8- Life doesn’t end. I’ve watched “She’s Having A Baby” too many times. I always worried I was going to wake up in Kevin Bacon’s shoes, retrieving the paper alongside a dozen other same-looking husbands in some generic suburban neighborhood. Truth is, life has just begun. I don’t care where I am or what I’m doing so long as the girls are nearby.

9- Crying’s not personal. It’s been helpful to remind myself when Maggie’s screaming in my face that wales are her sole means of communication. Generally, her cries indicate just one of four issues: temperature, gas, poop, pee, or feed.

10- The world is more beautiful with Maggie in it. It just is.

I’m a late bloomer. Many friends and family have been parents for years. Suddenly, I feel silly for understating my enthusiasm for the gig. But hey: you can’t know what you can’t know. I have some inkling now, and it feels like someone just turned on the lights; I can see a whole new world new, one far-richer with the love my new family creates.

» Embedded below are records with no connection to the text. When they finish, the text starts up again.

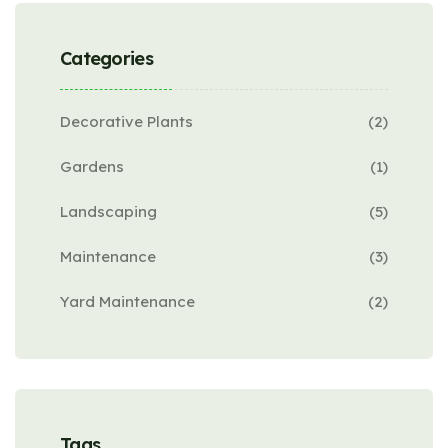
Categories
Decorative Plants
(2)
Gardens
(1)
Landscaping
(5)
Maintenance
(3)
Yard Maintenance
(2)
Tags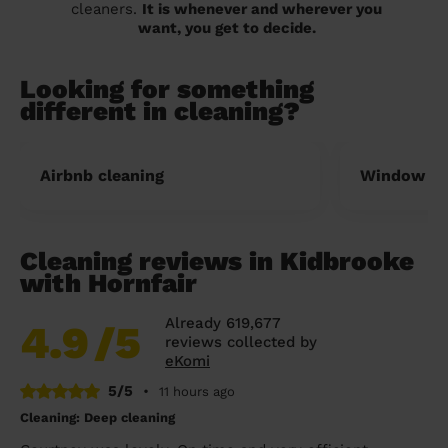
cleaners.
It is whenever and wherever you
want, you get to decide.
Looking for something
different in cleaning?
Airbnb cleaning
Window cl
Cleaning reviews in Kidbrooke
with Hornfair
Already 619,677
4.9
/5
reviews collected by
eKomi
5/5
•
11 hours ago
Cleaning: Deep cleaning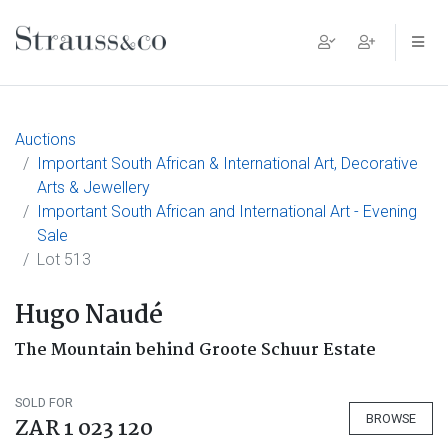
Main Navigation
Auctions
Important South African & International Art, Decorative
Arts & Jewellery
Important South African and International Art - Evening
Sale
Lot 513
Hugo Naudé
The Mountain behind Groote Schuur Estate
SOLD FOR
BROWSE
ZAR 1 023 120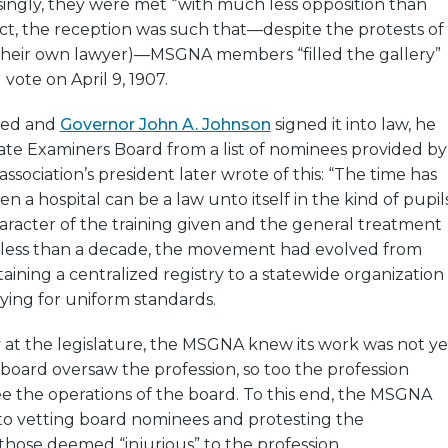
singly, they were met “with much less opposition than
fact, the reception was such that—despite the protests of
their own lawyer)—MSGNA members “filled the gallery”
 vote on April 9, 1907.
ssed and
Governor John A. Johnson
signed it into law, he
ate Examiners Board from a list of nominees provided by
sociation’s president later wrote of this: “The time has
n a hospital can be a law unto itself in the kind of pupil
character of the training given and the general treatment
In less than a decade, the movement had evolved from
aining a centralized registry to a statewide organization
ying for uniform standards.
ry at the legislature, the MSGNA knew its work was not ye
 board oversaw the profession, so too the profession
e the operations of the board. To this end, the MSGNA
 to vetting board nominees and protesting the
hose deemed “injurious” to the profession.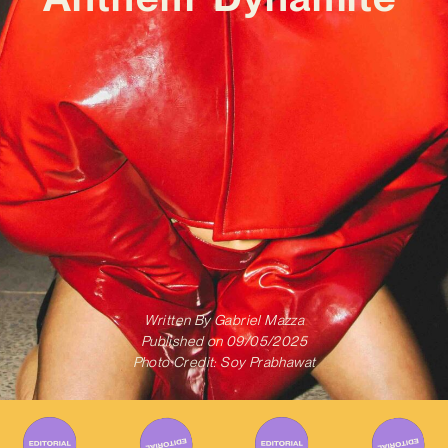
Written By
Gabriel Mazza
Published on
09/05/2025
Photo Credit: Soy Prabhawat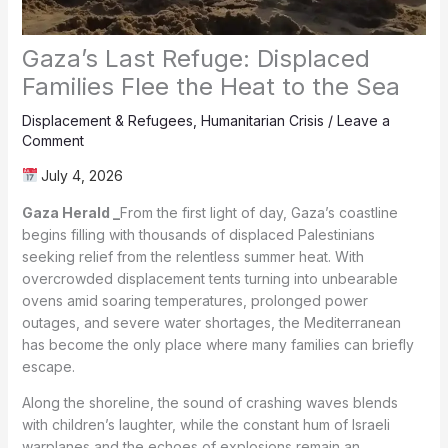
Gaza’s Last Refuge: Displaced
Families Flee the Heat to the Sea
Displacement & Refugees
,
Humanitarian Crisis
/
Leave a
Comment
July 4, 2026
Gaza Herald _
From the first light of day, Gaza’s coastline
begins filling with thousands of displaced Palestinians
seeking relief from the relentless summer heat. With
overcrowded displacement tents turning into unbearable
ovens amid soaring temperatures, prolonged power
outages, and severe water shortages, the Mediterranean
has become the only place where many families can briefly
escape.
Along the shoreline, the sound of crashing waves blends
with children’s laughter, while the constant hum of Israeli
warplanes and the echoes of explosions remain an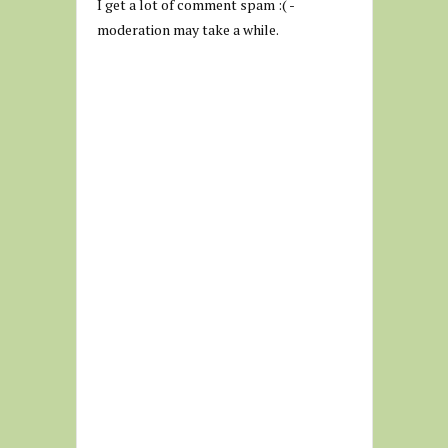
I get a lot of comment spam :( -
moderation may take a while.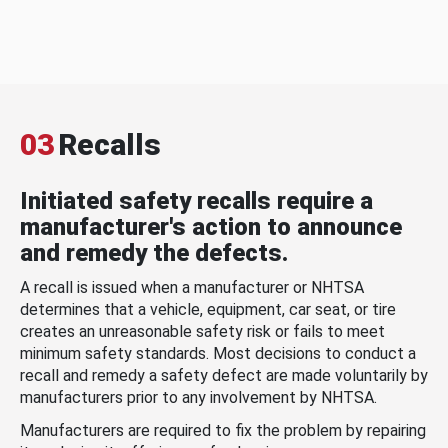
03
Recalls
Initiated safety recalls require a
manufacturer's action to announce
and remedy the defects.
A recall is issued when a manufacturer or NHTSA
determines that a vehicle, equipment, car seat, or tire
creates an unreasonable safety risk or fails to meet
minimum safety standards. Most decisions to conduct a
recall and remedy a safety defect are made voluntarily by
manufacturers prior to any involvement by NHTSA.
Manufacturers are required to fix the problem by repairing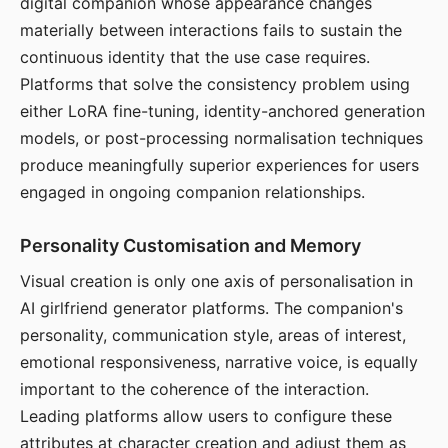
digital companion whose appearance changes
materially between interactions fails to sustain the
continuous identity that the use case requires.
Platforms that solve the consistency problem using
either LoRA fine-tuning, identity-anchored generation
models, or post-processing normalisation techniques
produce meaningfully superior experiences for users
engaged in ongoing companion relationships.
Personality Customisation and Memory
Visual creation is only one axis of personalisation in
AI girlfriend generator platforms. The companion's
personality, communication style, areas of interest,
emotional responsiveness, narrative voice, is equally
important to the coherence of the interaction.
Leading platforms allow users to configure these
attributes at character creation and adjust them as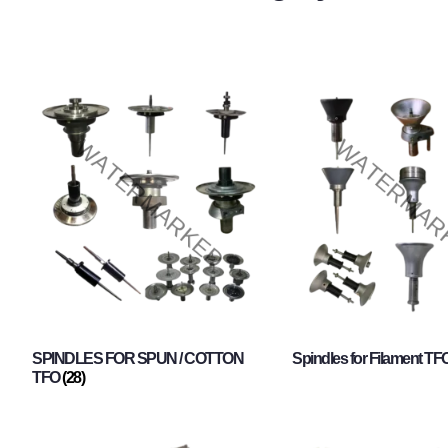
SPINDLES FOR SPUN / COTTON
Spindles for Filament TF
TFO
(28)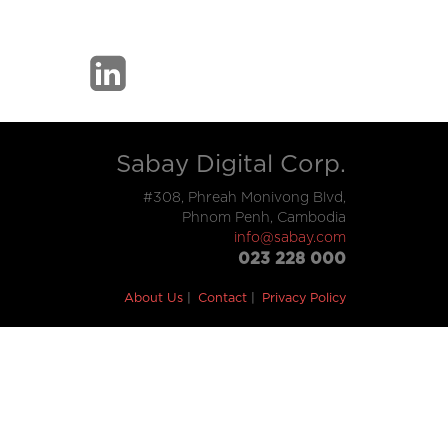
Sabay Digital Corp.
#308, Phreah Monivong Blvd,
Phnom Penh, Cambodia
info@sabay.com
023 228 000
About Us
Contact
Privacy Policy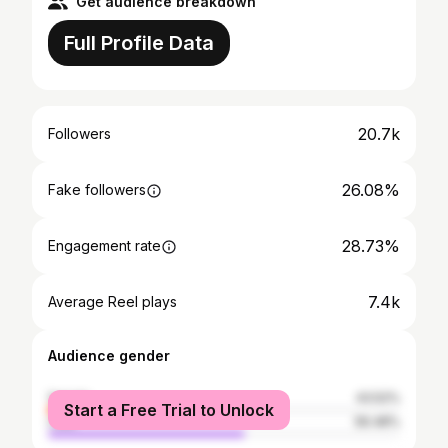
Get audience breakdown
Full Profile Data
20.7k
Followers
26.08%
Fake followers
28.73%
Engagement rate
7.4k
Average Reel plays
Audience gender
female
43.52%
Start a Free Trial to Unlock
male
56.48%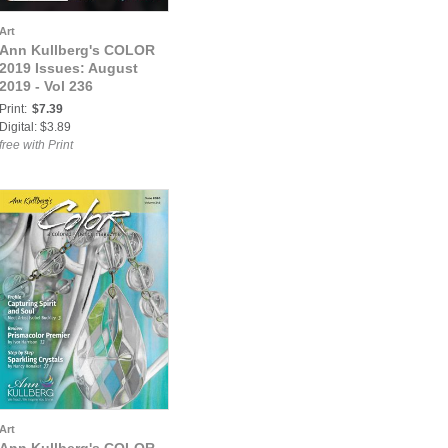
Art
Ann Kullberg's COLOR
2019 Issues: August
2019 - Vol 236
Print:
$7.39
Digital: $3.89
free with Print
Art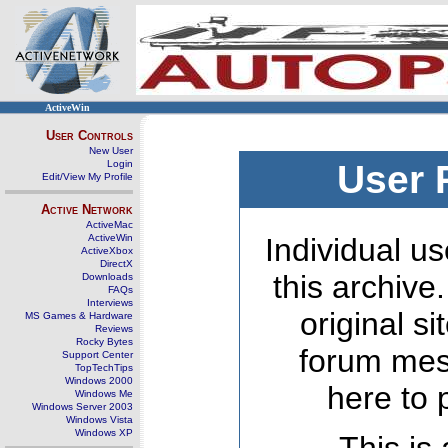
ActiveWin
User Controls
New User
Login
User 
Edit/View My Profile
Active Network
ActiveMac
ActiveWin
Individual us
ActiveXbox
DirectX
this archive
Downloads
FAQs
Interviews
original s
MS Games & Hardware
Reviews
Rocky Bytes
forum mes
Support Center
TopTechTips
Windows 2000
here to 
Windows Me
Windows Server 2003
Windows Vista
Windows XP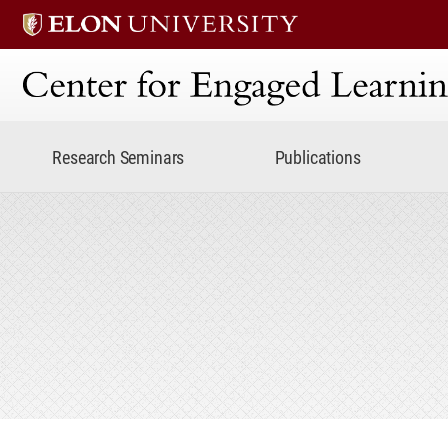
Center for Engaged Lear
Research Seminars
Publications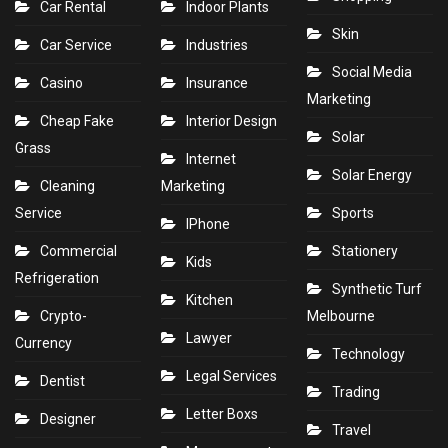
Car Rental
Indoor Plants
Skin
Car Service
Industries
Social Media
Casino
Insurance
Marketing
Cheap Fake
Interior Design
Solar
Grass
Internet
Solar Energy
Cleaning
Marketing
Service
Sports
IPhone
Commercial
Stationery
Kids
Refrigeration
Synthetic Turf
Kitchen
Crypto-
Melbourne
Lawyer
Currency
Technology
Legal Services
Dentist
Trading
Letter Boxs
Designer
Travel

3 Responses to “Maggie At Ten (Days)”

  1. Mike  Says:

    I’ve got some digital white noise files I made when ours wa that age if you want them. I used recordings of rain, and it did the trick. Might save your water bill.

  2. Sharon  Says:

    Ben, first let me just say once again, congratulations on this new chapter in your life. Buckle up, it is a wild ride! I also must say that the love and respect that you have for your beautiful wife, Abbi, is so apparent in your words. It is truely inspiring. There is nothing more rewarding than watching your child grow. It is one of those life experiences that can not be summed up or put into words. The only way to fully understand what others have tried to put into words for so long is to live it and experience it first hand. The privledge of seeing the world through a childs eyes is just priceless. The facial expressions and emotions they exude as they see and experience things for the first time… it just puts things into a whole new perspective. Enjoy every little moment. I look forward to reading more about little Maggie in the future, and what a wonderful gift you have to write about her and her mother so eloquently. She will no doubt love to read these blogs one day and what a way for her to understand how much you love her mother and her, even before your official meeting 10 days ago.
    Congratulations again, Sharon
    P.S. I normally do not see any “typos” in your blogs… but I did chuckle to myself at the few I came across, the missed hours of sleep takes a little getting used to. Pretty soon it will become the norm! Lol.

  3. Mary  Says:

    Well said….all the things that are hard to put into words, you did. Things that 3 weeks ago, you couldn’t imagine.

    Welcome to being a parent, and in love all over again.